Commission des affaires étrangères, de la défense et des forces armées — Réunion du 3 février 2016 à 9h30
Statut des forces en visite et coopération en matière de défense — Approbation de l'accord entre le gouvernement de la république française et le gouvernement de la nouvelle-zélande- examen du rapport et du texte de la commission

Photo de Michel BilloutMichel Billout, rapporteur :

A titre liminaire, je souhaite vous présenter brièvement les enjeux de notre relation bilatérale de défense avec la Nouvelle-Zélande. Je vous rappelle tout d'abord que la France est une puissance riveraine du Pacifique avec ses territoires en Nouvelle-Calédonie, à Wallis-et-Futuna, en Polynésie française et à Clipperton. 62 % de notre zone économique exclusive, la deuxième du monde avec 11 millions de km2, se situe dans le Pacifique. La Nouvelle-Zélande est dès lors un partenaire-clé pour assurer la stabilité et la sécurité des territoires français en Océanie, ainsi que des États insulaires du Pacifique. En octobre 2015, la Nouvelle-Zélande a ainsi participé, avec l'Australie, au séminaire trilatéral interministériel sur la surveillance maritime intégrée dans le Pacifique Sud que le ministère de la défense a organisé en Nouvelle-Calédonie.

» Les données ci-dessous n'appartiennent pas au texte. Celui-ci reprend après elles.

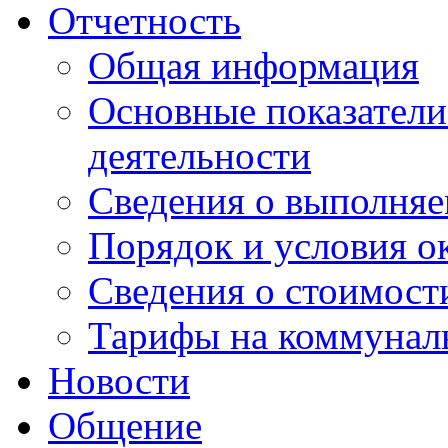
Отчетность
Общая информация
Основные показатели
деятельности
Сведения о выполняе
Порядок и условия о
Сведения о стоимост
Тарифы на коммунал
Новости
Общение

La France s'est fixé comme priorités d'approfondir le dialogue politico-militaire avec la Nouvelle-Zélande, en mettant l'accent en particulier sur la situation des États insulaires du Pacifique Sud et les stratégies régionales d'influence, notamment celle de la Chine en mer de chine et dans le Pacifique, que nous avons déjà évoquée à de nombreuses reprises dans cette commission; d'assurer un suivi attentif de la mise en oeuvre des principaux contrats militaires et d'identifier de nouveaux prospects, notamment pour les hélicoptères NH90 et l'A400M, et de poursuivre sa relation en matière de renseignement.

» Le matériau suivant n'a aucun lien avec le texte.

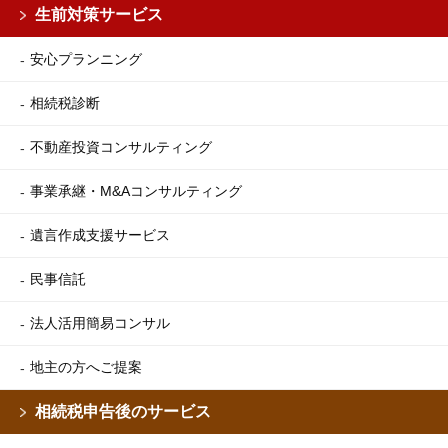
生前対策サービス
安心プランニング
相続税診断
不動産投資コンサルティング
事業承継・M&Aコンサルティング
遺言作成支援サービス
民事信託
法人活用簡易コンサル
地主の方へご提案
相続税申告後のサービス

Pour la Nouvelle-Zélande, la France est le seul pays européen qui représente à la fois un acteur global et un acteur régional, à l'exception du Royaume-Uni, mais qui n'a cependant plus de présence militaire dans la région. La France est donc le troisième partenaire militaire de la Nouvelle-Zélande, après l'Australie et les États-Unis.

Cet accord se présente avant tout comme un accord relatif au statut des forces ou « SOFA », acronyme de « Status Of Forces Agreement », le premier conclu entre la France et la Nouvelle-Zélande.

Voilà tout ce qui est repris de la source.